I assumed it was not matter, but just energy

Energy is a property of things, not the things itself. Photons have many other properties besides energy.

If this is incorrect, then does a photon's energy's mass equivalent alter space so as to effect matter particles gravitationally

I don't see any reason to invoke "energy's mass equivalent". What curves spacetime is full stress-energy tensor, so energy alone is sufficient, no need of mass.

It a photon matter?

Depends on whom you ask. For me all gauge fields represent matter, but I've seen that some people don't call them matter.

 

[Orodruin]

but just energy with some properties

This is the fundamental misunderstanding. Energy is a property of things, not something that has other properties.

 

[PeterDonis]

Since a photon has no rest mass, I had previously to the quote assumed it was not matter, but just energy

Objects with no rest mass, like photons, are usually called radiation in contexts like this. That is a different category from "matter", but it is also not "just energy with some properties", any more than matter (objects with nonzero rest mass) is.

 

[Buzz Bloom]

I don't see any reason to invoke to "energy's mass equivalent". What curves spacetime is full stress-energy tensor, so energy alone is sufficient, no need of mass.

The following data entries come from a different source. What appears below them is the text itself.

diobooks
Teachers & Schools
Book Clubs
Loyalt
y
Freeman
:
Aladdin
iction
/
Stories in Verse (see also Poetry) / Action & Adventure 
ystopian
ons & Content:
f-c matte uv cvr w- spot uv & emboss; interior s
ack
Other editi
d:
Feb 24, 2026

I have only very little experience with tensors. What would the tensor equation look like describing the result of the motion of a neutron when a photon with a very large amount of energy passes near by the neutron? How would this motion of the neutron compare with the motion if there was no photon passing by?

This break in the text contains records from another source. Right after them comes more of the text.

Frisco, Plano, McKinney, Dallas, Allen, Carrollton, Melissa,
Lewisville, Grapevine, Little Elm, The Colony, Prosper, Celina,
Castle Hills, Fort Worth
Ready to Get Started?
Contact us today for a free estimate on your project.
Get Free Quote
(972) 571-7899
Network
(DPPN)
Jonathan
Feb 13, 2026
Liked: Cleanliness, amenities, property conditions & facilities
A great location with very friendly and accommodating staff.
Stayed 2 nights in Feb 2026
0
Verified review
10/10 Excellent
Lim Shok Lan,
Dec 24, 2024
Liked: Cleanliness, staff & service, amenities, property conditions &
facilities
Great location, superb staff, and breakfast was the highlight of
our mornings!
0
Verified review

Perhaps I can simplify this. I apologize for using Wikipedia as a source of information.

Energy is [a] quantitative property. A photon is an elementary particle. Photons are massless. (They have energy.) Matter is any substance which has mass. (@PeterDonis makes clear that photons are radiation.) Consider a flat space which is empty of all matter and radiation except for a single photon. As the photon travels, what does the corresponding tensor tell us about the time changing shape of space as the photon travels along a straight line? I am guessing that when the photon is at the origin x=y=z=0 the space shape at that time moves with the photon, both forward and backward in time.

 

[Ibix]

What would the tensor equation look like describing the result of the motion of a neutron when a photon with a very large amount of energy passes near by the neutron?

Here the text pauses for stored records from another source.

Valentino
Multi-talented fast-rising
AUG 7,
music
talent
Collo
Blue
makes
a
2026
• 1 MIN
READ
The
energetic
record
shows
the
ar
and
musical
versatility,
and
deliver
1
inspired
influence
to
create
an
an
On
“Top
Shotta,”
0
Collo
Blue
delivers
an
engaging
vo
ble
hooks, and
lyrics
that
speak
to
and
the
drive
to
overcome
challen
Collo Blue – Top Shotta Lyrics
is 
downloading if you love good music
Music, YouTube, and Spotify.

No one knows. To know that would require a theory of quantum gravity, which is why we exhort people not to talk about photons in the relativity forum but talk about a light pulse. For classical light beams, you write down the EM stress-energy tensor, $$T^{\mu\nu}=\frac 1{\mu_0}\left(F^{\mu\alpha}F^\nu{}_\alpha-\frac 14 g^{\mu\nu}F_{\alpha\beta}F^{\alpha\beta}\right)$$where $F$ is the Faraday tensor. Then you slot it into the Einstein Field Equation and solve. Which is messy. Some solutions for radiation are known - I believe you need to search for pp-wave spacetimes.

How would this motion of the neutron compare with the motion if there was no photon passing by?

You'd have to solve the equations (probably numerically). I don't know the answer for any particular radiation-only spacetime off the top of my head.